■ **Work item**
An exact copy of the entries is required, excluding any pictures.
»»
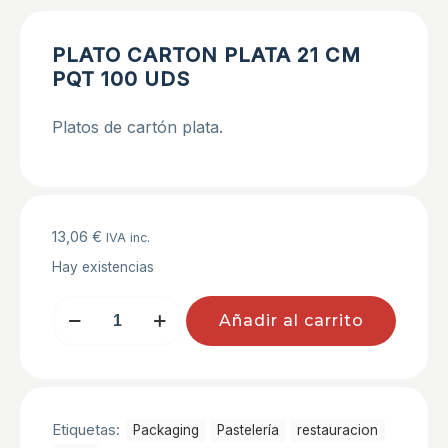
PLATO CARTON PLATA 21 CM
PQT 100 UDS
Platos de cartón plata.
13,06
€
IVA inc.
Hay existencias
PLATO
Añadir al carrito
CARTON
PLATA
21
CM
PQT
100
Etiquetas:
Packaging
Pastelerí­a
restauracion
UDS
««
■ **Written response**
PLATO CARTON PLATA 21 CM
PQT 100 UDS
Platos de cartón plata.
13,06
€
IVA inc.
Hay existencias
PLATO
Añadir al carrito
CARTON
PLATA
21
CM
PQT
100
Etiquetas:
Packaging
Pastelerí­a
restauracion
UDS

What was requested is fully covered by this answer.